Puccino est Ă  la fois le confident, le tĂ©moin, de la citĂ© et d’une certaine banlieue, comme pourrait l’ĂȘtre le pilier de bar dans Ces Gens-lĂ  (1966) de Jacques Brel. Oui, son surnom de « Black Jacques Brel » est ici pleinement comprĂ©hensible. Mais c’est ici un pilier de bar qui a un certain humour. L’humour de l’aĂźnĂ© voire du pĂšre (Puccino a « seulement » 23 ans alors) qui gronderait gentiment ses cadets ou ses fils. Ses « Hein ?! » (plus d’une dizaine) quelques fois couplĂ©s Ă  des bĂ©gaiements et Ă  des « enfoirĂ© ! » sont Ă  double sens : ils simulent celui qui feint d’ĂȘtre malentendant ou qui, alcoolisĂ©, aurait perdu toute ou partie de son discernement. Pourtant, ils ponctuent et affirment surtout, dans une grande familiaritĂ©/connivence ce que, dans les faits, lui et ses interlocuteurs, ont trĂšs bien compris : les formations et les diplĂŽmes qu’ils ont acquis avec fiertĂ© font partie de lots en tocs rĂ©servĂ©s Ă  tous ces jeunes sacrifiĂ©s/avariĂ©s depuis leur enfance.

A propos de la violence armĂ©e et aveugle ou aveugle et armĂ©e qui fait peur aux honnĂȘtes gens et aux mĂ©dia, Puccino rappelle que les jeunes des citĂ©s et de certaines banlieues commencent d’abord par la subir trĂšs tĂŽt avant (« ça fait beaucoup quand mĂȘme ») d’en devenir les Ă©missaires forcĂ©s ou volontaires.

L’humour de Puccino, Ă  la fois noir mais aussi calĂ© sur une certaine autodĂ©rision, Ă©vite Ă  son titre d’ĂȘtre dĂ©primant.
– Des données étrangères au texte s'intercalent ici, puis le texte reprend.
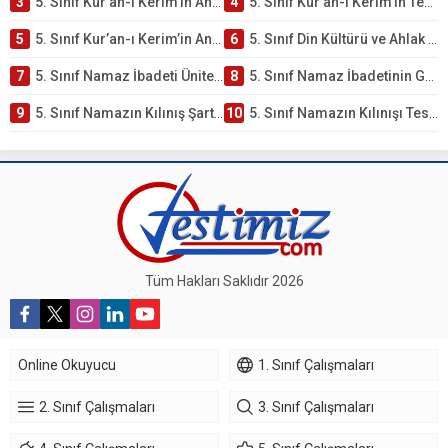
3
5. Sınıf Kur’an-ı Kerim’in Ana Konuları Testi – Online Çöz
4
5. Sınıf Kur’an-ı Kerim’in Temel Özellikleri ve Önemi Testi – Online Çöz
5
5. Sınıf Kur’an-ı Kerim’in Anlamı ve Önemi Testi – Online Çöz
6
5. Sınıf Din Kültürü ve Ahlak Bilgisi 2. Ünite: Namaz İbadeti Çalışmaları
7
5. Sınıf Namaz İbadeti Ünite Testi – Online Çöz
8
5. Sınıf Namaz İbadetinin Getirdiği Faydalar Testi
9
5. Sınıf Namazın Kılınış Şartları Testi
10
5. Sınıf Namazın Kılınışı Testi – Online Çöz
Tüm Hakları Saklıdır 2026
Online Okuyucu
1. Sınıf Çalışmaları
2. Sınıf Çalışmaları
3. Sınıf Çalışmaları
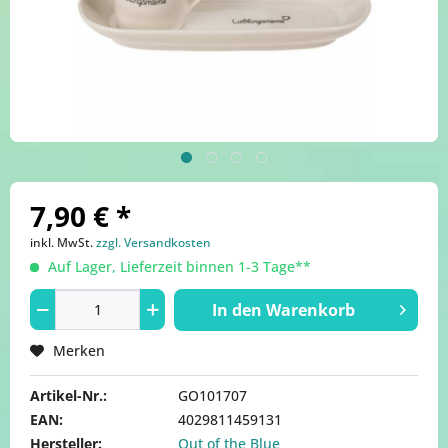
7,90 € *
inkl. MwSt.
zzgl. Versandkosten
Auf Lager, Lieferzeit binnen 1-3 Tage**
In den
Warenkorb
Merken
Artikel-Nr.:
GO101707
EAN:
4029811459131
Hersteller:
Out of the Blue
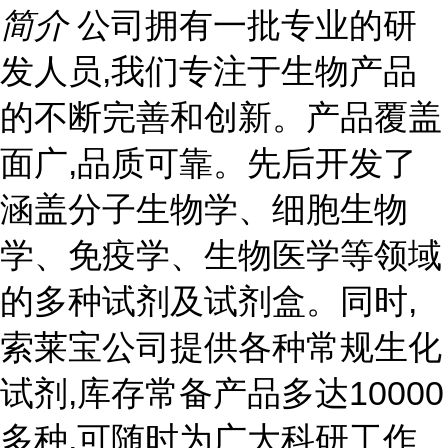
简介
公司拥有一批专业的研
发人员,我们专注于生物产品
的不断完善和创新。产品覆盖
面广,品质可靠。先后开发了
涵盖分子生物学、细胞生物
学、免疫学、生物医学等领域
的多种试剂及试剂盒。同时,
索莱宝公司提供各种常规生化
试剂,库存常备产品多达10000
多种,可随时为广大科研工作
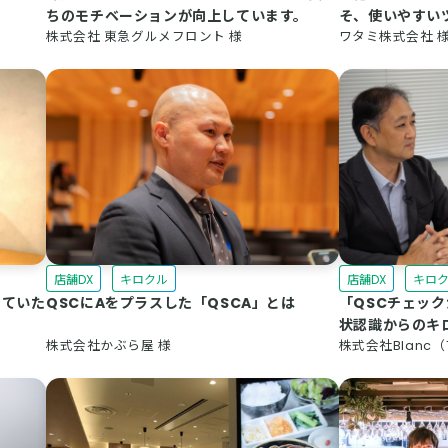
ちのモチベーションが向上しています。
そ、使いやすい
株式会社 東急グルメフロント 様
ワタミ株式会社 
店舗DX
キロクル
店舗DX
キロ
していた
QSCにAをプラスした「QSCA」とは
「QSCチェッ
状認識からのキ
株式会社かぶら屋 様
株式会社Blanc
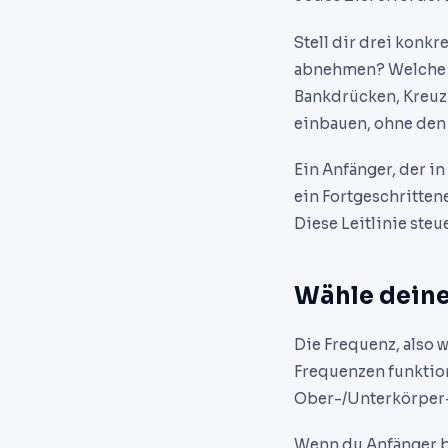
Stell dir drei konkr
abnehmen? Welche K
Bankdrücken, Kreuzh
einbauen, ohne den 
Ein Anfänger, der in
ein Fortgeschrittene
Diese Leitlinie ste
Wähle deine
Die Frequenz, also w
Frequenzen funktion
Ober-/Unterkörper-S
Wenn du Anfänger bi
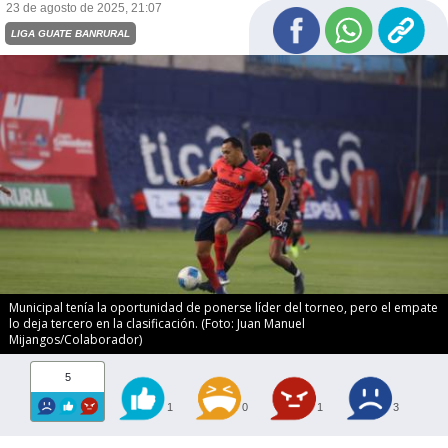
23 de agosto de 2025, 21:07
LIGA GUATE BANRURAL
Municipal tenía la oportunidad de ponerse líder del torneo, pero el empate
lo deja tercero en la clasificación. (Foto: Juan Manuel
Mijangos/Colaborador)
5
1
0
1
3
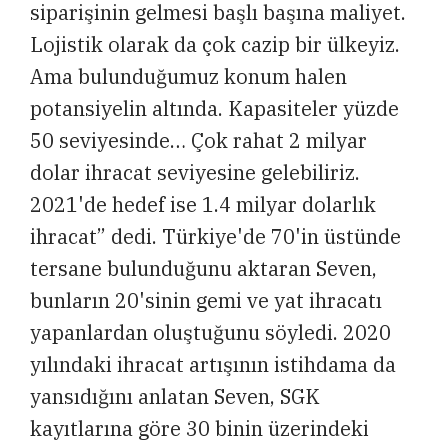
siparişinin gelmesi başlı başına maliyet.
Lojistik olarak da çok cazip bir ülkeyiz.
Ama bulunduğumuz konum halen
potansiyelin altında. Kapasiteler yüzde
50 seviyesinde… Çok rahat 2 milyar
dolar ihracat seviyesine gelebiliriz.
2021'de hedef ise 1.4 milyar dolarlık
ihracat” dedi. Türkiye'de 70'in üstünde
tersane bulunduğunu aktaran Seven,
bunların 20'sinin gemi ve yat ihracatı
yapanlardan oluştuğunu söyledi. 2020
yılındaki ihracat artışının istihdama da
yansıdığını anlatan Seven, SGK
kayıtlarına göre 30 binin üzerindeki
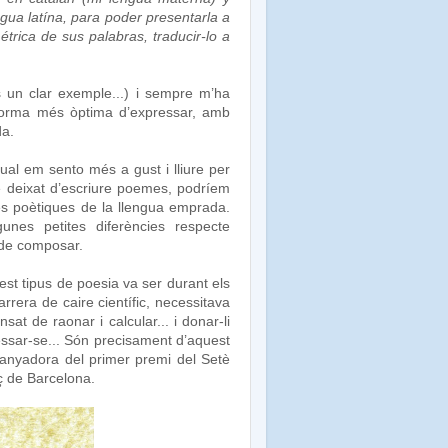
ngua latína, para poder presentarla a
trica de sus palabras, traducir-lo a
 un clar exemple...) i sempre m’ha
forma més òptima d’expressar, amb
da.
qual em sento més a gust i lliure per
 he deixat d’escriure poemes, podríem
es poètiques de la llengua emprada.
unes petites diferències respecte
a de composar.
st tipus de poesia va ser durant els
rrera de caire científic, necessitava
sat de raonar i calcular... i donar-li
ressar-se... Són precisament d’aquest
uanyadora del primer premi del Setè
ç de Barcelona.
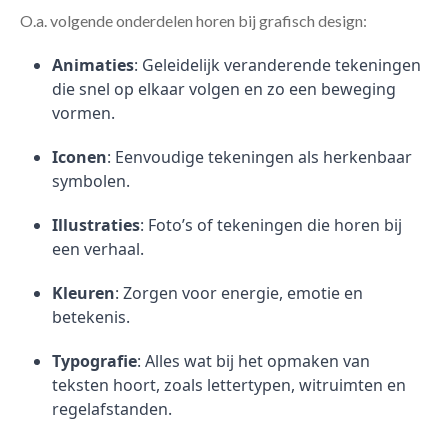
O.a. volgende onderdelen horen bij grafisch design:
Animaties
: Geleidelijk veranderende tekeningen
die snel op elkaar volgen en zo een beweging
vormen.
Iconen
: Eenvoudige tekeningen als herkenbaar
symbolen.
Illustraties
: Foto’s of tekeningen die horen bij
een verhaal.
Kleuren
: Zorgen voor energie, emotie en
betekenis.
Typografie
: Alles wat bij het opmaken van
teksten hoort, zoals lettertypen, witruimten en
regelafstanden.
Dans une version plus sombre, si j’avais Ă©tĂ© Ă  mĂȘme de savoir mixer, Ă  la fin de ses quatre minutes, j’aurais relancĂ© son texte Ă  l’identique, accentuĂ© ses bĂ©gaiements, en redoublant d’échos certaines de ses phrases et de ses « Hein ?! » en faisant porter Ă  son texte la chemise de cendres d’une dĂ©mence Ă  la fois contestataire et sans rĂ©mission.

Franck Unimon, ce lundi 18 février 2019.